The U.S. corporate tax system is a subject of frequent debate, with significant implications for the nation’s economy and fiscal outlook. Over the past several years, lawmakers from both parties have pursued major changes to this area of the tax code. Revenues raised by the corporate income tax represent the third-largest category of federal tax revenues, trailing those generated from individual income taxes and payroll taxes. This explainer describes how the U.S. corporate income tax system works, the ways it has evolved in recent years, and the implications for the United States’ fiscal and economic condition.

What Type of Business is Subject to the Corporate Income Tax?

The U.S. corporate income tax applies to C corporations, which are legal entities that are independent of their owners, called shareholders. All C corporations are currently taxed at a statutory rate of 21 percent. When C corporations distribute profits to shareholders as dividends, shareholders must pay individual income taxes on the dividend income they receive.

How Does the U.S. Corporate Income Tax Work?

The corporate income tax is a tax on the net income of corporations — that is, total income minus the costs associated with regular business activities. A corporation’s tax liability can be reduced by certain incentives and deductions in the Internal Revenue Code, such as depreciation, research and development, and employee health care.

The Tax Cuts and Jobs Act (TCJA), enacted in December 2017, reduced the federal tax rate on corporations to 21 percent, a decrease of 14 percentage points from its previous level of 35 percent. The current rate of 21 percent is significantly lower than it has been historically.
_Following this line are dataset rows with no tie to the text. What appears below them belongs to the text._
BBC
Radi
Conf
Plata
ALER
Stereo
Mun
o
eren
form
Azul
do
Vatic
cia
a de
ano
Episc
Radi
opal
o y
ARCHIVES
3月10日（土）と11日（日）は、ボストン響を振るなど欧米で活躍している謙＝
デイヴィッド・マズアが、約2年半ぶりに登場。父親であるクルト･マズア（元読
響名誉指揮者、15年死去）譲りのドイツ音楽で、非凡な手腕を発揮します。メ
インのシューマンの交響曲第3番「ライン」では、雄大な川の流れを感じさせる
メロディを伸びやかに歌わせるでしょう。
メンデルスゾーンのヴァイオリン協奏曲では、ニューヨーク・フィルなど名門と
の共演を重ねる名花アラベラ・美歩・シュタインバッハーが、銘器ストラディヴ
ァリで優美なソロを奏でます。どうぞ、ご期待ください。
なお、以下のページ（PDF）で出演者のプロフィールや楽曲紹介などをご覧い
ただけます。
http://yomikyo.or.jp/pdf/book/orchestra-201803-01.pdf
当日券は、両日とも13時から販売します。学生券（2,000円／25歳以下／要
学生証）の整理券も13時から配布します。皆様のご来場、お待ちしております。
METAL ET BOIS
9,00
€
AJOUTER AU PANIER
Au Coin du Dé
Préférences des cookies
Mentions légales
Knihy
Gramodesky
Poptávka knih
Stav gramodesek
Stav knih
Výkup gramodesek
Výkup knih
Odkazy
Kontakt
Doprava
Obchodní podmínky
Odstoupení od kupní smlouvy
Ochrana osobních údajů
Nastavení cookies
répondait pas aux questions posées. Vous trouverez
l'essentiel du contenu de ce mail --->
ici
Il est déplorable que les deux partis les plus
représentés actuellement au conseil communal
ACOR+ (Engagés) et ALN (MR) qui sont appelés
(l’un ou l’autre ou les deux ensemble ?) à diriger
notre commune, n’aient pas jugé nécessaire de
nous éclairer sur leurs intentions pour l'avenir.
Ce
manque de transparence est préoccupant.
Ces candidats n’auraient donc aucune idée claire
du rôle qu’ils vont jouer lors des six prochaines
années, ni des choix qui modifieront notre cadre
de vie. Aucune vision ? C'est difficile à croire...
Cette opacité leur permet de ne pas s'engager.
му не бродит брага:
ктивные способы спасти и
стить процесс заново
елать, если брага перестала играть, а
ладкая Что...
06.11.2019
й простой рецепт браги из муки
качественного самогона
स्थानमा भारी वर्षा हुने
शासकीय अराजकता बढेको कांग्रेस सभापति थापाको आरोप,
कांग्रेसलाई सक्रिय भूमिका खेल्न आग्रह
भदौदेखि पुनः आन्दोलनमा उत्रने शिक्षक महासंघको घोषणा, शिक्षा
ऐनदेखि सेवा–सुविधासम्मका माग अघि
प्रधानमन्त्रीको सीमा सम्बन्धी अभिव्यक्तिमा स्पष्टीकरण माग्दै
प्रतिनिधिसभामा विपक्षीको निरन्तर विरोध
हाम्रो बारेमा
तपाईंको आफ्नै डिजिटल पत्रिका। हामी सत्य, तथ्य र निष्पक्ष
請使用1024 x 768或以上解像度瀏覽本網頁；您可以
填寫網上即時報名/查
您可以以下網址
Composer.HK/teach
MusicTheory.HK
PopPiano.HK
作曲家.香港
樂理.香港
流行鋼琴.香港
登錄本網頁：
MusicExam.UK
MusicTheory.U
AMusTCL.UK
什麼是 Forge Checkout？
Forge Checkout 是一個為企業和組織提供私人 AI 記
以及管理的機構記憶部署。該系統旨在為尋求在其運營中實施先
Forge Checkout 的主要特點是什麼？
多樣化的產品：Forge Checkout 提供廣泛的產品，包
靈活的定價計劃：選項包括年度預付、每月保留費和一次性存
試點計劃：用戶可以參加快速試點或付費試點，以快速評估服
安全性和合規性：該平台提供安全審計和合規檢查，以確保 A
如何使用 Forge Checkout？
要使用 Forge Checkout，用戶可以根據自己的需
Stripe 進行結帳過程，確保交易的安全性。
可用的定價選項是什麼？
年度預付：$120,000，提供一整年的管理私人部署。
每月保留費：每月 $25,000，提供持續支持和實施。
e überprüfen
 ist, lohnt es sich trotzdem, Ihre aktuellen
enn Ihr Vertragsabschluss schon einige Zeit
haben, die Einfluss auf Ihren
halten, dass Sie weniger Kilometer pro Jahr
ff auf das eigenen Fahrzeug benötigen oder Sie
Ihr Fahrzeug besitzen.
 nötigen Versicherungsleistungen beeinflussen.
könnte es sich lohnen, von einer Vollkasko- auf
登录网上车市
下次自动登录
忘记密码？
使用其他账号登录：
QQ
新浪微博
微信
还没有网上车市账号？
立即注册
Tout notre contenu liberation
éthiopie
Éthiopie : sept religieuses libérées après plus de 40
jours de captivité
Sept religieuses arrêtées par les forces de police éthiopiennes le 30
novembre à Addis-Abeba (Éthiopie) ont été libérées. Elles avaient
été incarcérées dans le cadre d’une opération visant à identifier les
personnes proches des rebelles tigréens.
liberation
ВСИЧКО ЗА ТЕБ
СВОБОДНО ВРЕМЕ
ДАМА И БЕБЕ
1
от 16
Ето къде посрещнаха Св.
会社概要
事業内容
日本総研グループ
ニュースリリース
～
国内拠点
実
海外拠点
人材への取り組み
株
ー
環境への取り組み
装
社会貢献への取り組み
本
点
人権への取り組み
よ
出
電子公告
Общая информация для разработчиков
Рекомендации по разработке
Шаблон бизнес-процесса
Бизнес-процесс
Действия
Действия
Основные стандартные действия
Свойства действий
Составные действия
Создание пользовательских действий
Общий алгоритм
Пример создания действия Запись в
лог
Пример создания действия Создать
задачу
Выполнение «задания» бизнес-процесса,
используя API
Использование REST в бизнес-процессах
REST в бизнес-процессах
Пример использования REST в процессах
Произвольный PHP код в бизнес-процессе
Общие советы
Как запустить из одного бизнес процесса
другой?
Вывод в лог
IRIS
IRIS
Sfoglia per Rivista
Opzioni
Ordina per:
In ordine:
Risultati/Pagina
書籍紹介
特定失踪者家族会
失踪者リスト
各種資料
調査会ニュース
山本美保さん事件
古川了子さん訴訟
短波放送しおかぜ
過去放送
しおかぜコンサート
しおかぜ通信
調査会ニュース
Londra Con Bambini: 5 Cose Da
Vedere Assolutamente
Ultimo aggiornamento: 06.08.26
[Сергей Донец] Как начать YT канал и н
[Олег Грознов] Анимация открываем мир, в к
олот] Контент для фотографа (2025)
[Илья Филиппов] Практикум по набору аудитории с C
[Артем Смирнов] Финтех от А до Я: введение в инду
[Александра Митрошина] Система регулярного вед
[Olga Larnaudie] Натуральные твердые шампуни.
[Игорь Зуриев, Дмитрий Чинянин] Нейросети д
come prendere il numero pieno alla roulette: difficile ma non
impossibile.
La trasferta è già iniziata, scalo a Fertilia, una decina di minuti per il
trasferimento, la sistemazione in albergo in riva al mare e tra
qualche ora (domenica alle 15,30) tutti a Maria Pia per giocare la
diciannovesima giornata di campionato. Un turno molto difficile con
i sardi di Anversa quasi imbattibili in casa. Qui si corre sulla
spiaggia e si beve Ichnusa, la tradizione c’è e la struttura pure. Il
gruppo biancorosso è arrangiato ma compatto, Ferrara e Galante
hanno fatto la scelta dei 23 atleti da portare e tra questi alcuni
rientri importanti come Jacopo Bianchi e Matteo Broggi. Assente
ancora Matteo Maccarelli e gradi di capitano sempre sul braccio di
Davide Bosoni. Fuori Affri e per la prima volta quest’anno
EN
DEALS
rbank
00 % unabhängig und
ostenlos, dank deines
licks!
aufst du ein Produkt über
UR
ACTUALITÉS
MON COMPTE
In addition to the federal corporate income tax, 44 states and the District of Columbia impose their own taxes on corporate income. Therefore, a C corporation operating in the United States could face a combined tax rate in excess of 21 percent. In 2022, corporations paid an average combined tax rate of 26 percent. For comparison, the average combined corporate income tax rate for central and sub-central governments among other G7 countries was 28 percent, according to the Organisation for Economic Co-operation and Development.

Not all businesses are corporations. Pass-through businesses, such as sole-proprietorships, partnerships, and S corporations, allocate profits to their owners who then pay individual income taxes on those profits. That differs from the federal taxation of C corporations. The profits of C corporations are effectively taxed twice: first through corporate income taxes on profits, then through taxes on the capital gains and dividends of shareholders.

For example, consider the taxation of two businesses with $100 of profits at the top marginal rate. The first is a pass-through business, the profits of which are taxed once via the individual income tax system at the top marginal rate of 37 percent. Pass-through business owners can first deduct 20 percent of their qualified business income, lowering their taxable income to $80. As a result, the after-tax income of the pass-through business owner is $70.40. The second business is a C corporation, and the shareholder is subject to two levels of taxation. The C corporation has $100 of profits for which it is taxed at a rate of 21 percent, leaving $79 after taxes. Those profits are then passed on to the shareholder as a dividend, which is taxed at a rate of 20 percent. The after-tax income of the shareholder would be $63.20.

As business owners consider the relative rates of the corporate income tax and individual income tax, they may migrate between business structures depending on which organizational form is most beneficial for the business. In recent years, pass-through entities have grown to represent an increasingly large percentage of business income in the United States. In 1980, C corporations accounted for 75 percent of all net business income. By 2016, before the enactment of the TCJA, C corporations accounted for just 33 percent of net business income. The share of net business income for C corporations increased in the years following the enactment of the TCJA, reaching 49 percent in 2022, in part due to changes in business incentives from the tax law changes.

How Much Revenue from the Corporate Income Tax Does the Federal Government Collect?

Corporate income taxes are the third-largest source of revenues for the federal government. However, as a share of total federal tax collections, the corporate income tax accounts for a relatively small amount. In 2025, the federal government is projected to collect $524 billion from the corporate income tax, just 10 percent of the total $5.2 trillion in federal tax revenues.

Changes in Corporate Tax Revenues

As the statutory rate has decreased and the prevalence of pass-through businesses has increased, revenues from corporate taxes have declined as a share of GDP. In the 1950s and 1960s, corporate tax revenues represented an average of 4.2 percent of GDP — in 2024, they represented just 1.8 percent.

The share of corporate income tax revenues as a percentage of the economy in the United States is one of the lowest among G7 countries which, on average, collected 2.6 percent of GDP from that source in 2022.

One reason that corporate income tax revenues represent such a small percentage relative to the size of the U.S. economy is the effect of corporate income tax expenditures. Tax expenditures, or tax breaks, are exclusions, exemptions, deductions, and credits that reduce tax liability. In 2024, the United States forfeited $188 billion in revenues due to corporate tax expenditures. The largest corporate tax expenditures were:

  • the reduced rate on active income of controlled foreign corporations ($57 billion);
  • accelerated depreciation of equipment ($37 billion);
  • the credit for increasing research activities ($20 billion).

Conclusion

The federal government collects low levels of revenue from the corporate income tax. As with the individual tax system, tax expenditures reduce revenues from what they would be under the statutory rate. As annual deficits continue to rise and the national debt reaches unprecedented levels, tax reforms designed to increase revenues and support economic growth are one tool to help close the federal fiscal gap.